THE PROBLEM :: The records below hold a stretch from the line with "Write a Review" through the line with "December 2024"; return exactly those lines, ends included, and nothing more.

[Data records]
####
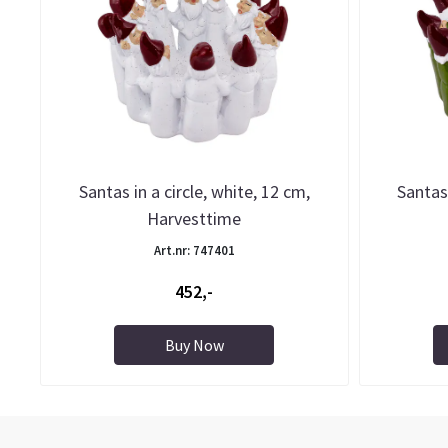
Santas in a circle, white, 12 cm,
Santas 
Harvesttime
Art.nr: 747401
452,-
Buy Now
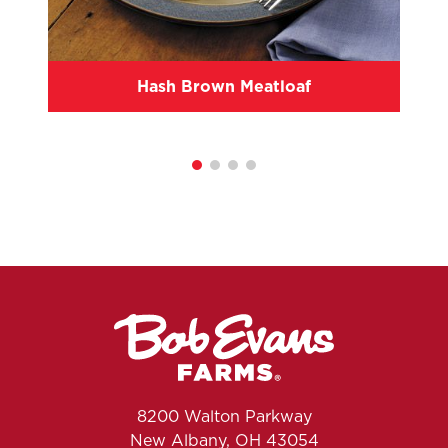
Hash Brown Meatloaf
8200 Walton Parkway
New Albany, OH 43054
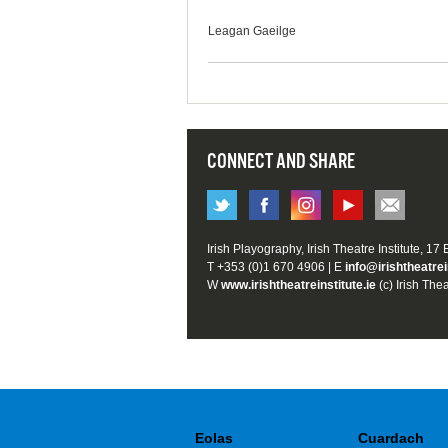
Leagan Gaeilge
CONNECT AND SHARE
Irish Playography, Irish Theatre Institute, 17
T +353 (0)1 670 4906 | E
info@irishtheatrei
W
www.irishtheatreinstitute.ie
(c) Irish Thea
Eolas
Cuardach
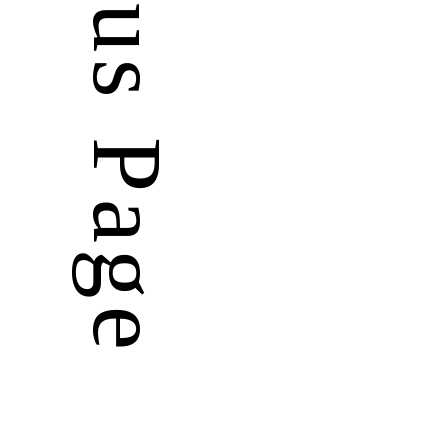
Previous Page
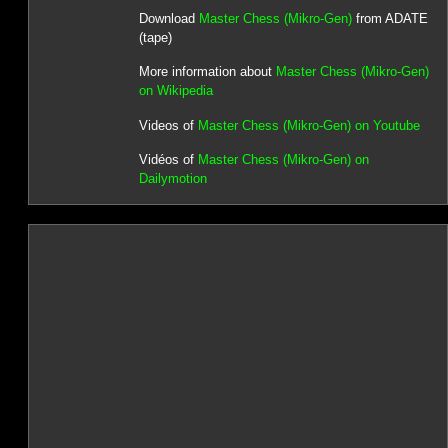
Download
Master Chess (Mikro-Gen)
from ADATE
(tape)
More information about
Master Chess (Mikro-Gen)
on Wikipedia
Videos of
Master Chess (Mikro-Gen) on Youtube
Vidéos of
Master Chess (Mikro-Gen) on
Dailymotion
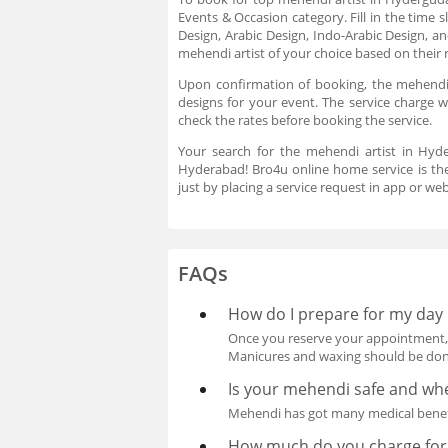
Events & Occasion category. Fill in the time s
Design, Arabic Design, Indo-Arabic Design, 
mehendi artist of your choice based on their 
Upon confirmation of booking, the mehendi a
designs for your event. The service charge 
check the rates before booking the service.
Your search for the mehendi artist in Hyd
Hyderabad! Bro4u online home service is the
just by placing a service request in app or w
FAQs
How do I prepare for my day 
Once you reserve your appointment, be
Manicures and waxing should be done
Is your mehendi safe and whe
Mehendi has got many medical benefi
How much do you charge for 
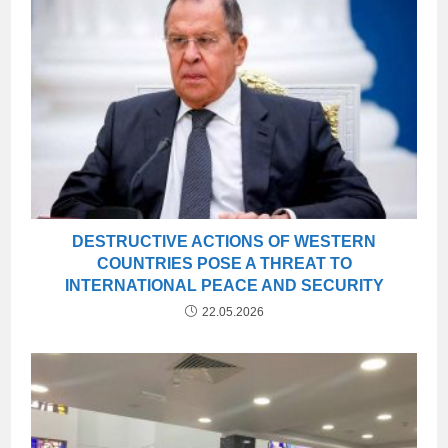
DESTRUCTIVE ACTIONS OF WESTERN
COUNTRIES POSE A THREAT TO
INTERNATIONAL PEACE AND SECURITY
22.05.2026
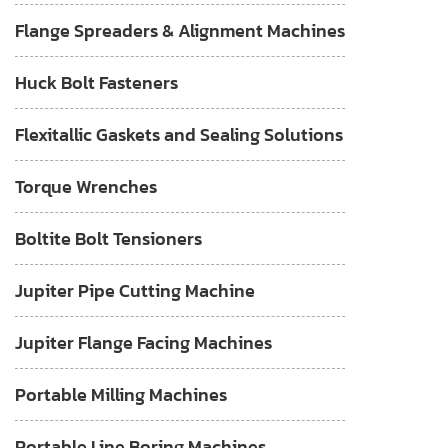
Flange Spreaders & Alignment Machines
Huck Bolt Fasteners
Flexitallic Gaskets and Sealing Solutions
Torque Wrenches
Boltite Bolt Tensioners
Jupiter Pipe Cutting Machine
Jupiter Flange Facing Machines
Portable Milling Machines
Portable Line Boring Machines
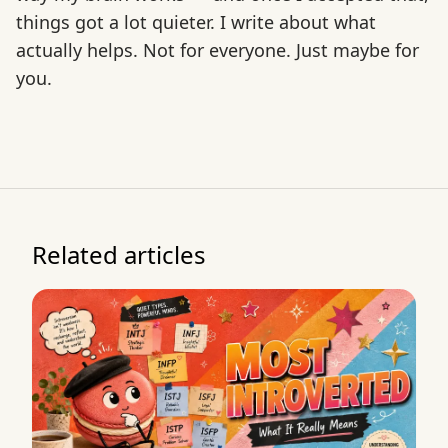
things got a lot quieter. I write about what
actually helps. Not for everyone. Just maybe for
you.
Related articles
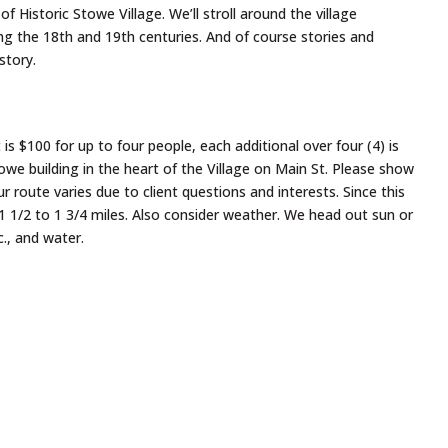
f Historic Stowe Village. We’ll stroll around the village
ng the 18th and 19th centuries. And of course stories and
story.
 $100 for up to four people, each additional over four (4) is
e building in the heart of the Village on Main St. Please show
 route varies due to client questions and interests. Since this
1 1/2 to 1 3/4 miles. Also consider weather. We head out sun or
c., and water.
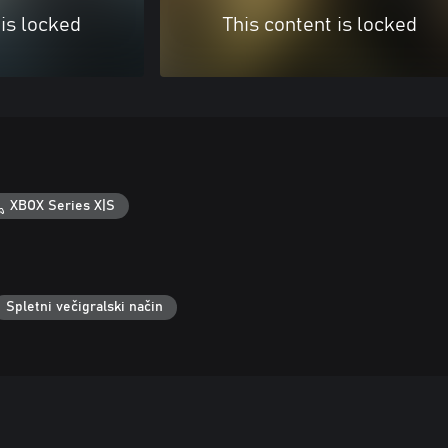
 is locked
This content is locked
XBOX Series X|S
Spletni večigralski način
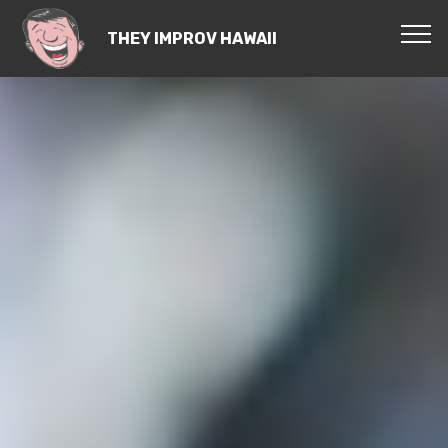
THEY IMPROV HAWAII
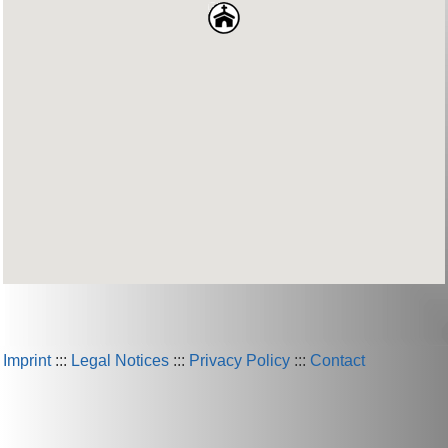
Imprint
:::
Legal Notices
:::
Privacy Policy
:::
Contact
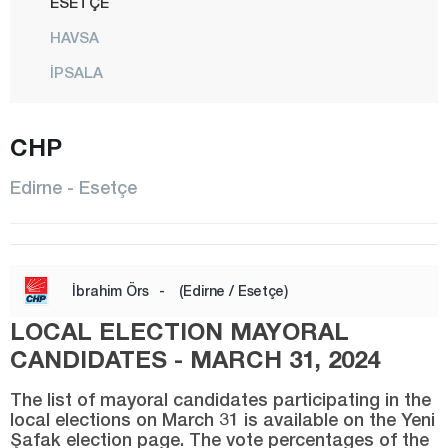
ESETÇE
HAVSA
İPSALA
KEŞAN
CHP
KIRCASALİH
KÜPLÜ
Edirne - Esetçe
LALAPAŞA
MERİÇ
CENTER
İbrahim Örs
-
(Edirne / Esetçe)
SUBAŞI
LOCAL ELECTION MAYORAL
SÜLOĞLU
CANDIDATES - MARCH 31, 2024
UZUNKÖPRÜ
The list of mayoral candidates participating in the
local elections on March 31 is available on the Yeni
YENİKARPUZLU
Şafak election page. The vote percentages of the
####
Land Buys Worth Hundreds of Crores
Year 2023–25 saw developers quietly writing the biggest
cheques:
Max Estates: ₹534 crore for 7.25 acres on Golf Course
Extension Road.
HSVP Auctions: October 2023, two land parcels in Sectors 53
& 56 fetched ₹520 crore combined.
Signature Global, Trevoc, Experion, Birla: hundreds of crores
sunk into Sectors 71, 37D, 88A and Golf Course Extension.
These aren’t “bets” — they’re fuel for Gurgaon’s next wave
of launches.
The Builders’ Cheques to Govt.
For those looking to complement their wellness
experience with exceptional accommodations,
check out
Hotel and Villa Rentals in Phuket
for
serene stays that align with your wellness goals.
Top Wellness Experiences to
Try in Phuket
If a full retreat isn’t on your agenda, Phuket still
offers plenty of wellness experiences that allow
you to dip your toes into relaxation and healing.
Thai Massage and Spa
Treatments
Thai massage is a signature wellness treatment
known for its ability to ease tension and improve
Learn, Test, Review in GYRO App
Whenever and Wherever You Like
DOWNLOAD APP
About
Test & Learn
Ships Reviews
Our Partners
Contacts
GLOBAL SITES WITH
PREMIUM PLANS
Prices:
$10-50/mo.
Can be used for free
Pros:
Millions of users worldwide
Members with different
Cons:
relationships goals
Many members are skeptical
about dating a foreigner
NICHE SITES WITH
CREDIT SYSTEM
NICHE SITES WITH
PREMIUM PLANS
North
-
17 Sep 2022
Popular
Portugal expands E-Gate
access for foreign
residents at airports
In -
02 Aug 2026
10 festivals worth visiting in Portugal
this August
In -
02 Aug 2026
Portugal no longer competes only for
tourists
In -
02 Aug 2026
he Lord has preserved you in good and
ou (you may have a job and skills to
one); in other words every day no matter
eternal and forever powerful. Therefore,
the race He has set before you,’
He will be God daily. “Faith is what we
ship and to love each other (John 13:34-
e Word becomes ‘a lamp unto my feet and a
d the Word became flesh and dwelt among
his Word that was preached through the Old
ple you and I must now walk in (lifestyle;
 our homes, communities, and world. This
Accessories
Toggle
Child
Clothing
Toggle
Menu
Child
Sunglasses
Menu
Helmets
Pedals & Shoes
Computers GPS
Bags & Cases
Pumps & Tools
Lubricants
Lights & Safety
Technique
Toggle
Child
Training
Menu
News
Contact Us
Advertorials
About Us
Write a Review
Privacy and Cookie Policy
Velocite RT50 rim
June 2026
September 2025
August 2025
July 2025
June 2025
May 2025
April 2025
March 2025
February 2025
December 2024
####
RESPONSE BELOW ::
Write a Review
Privacy and Cookie Policy
Velocite RT50 rim
June 2026
September 2025
August 2025
July 2025
June 2025
May 2025
April 2025
March 2025
February 2025
December 2024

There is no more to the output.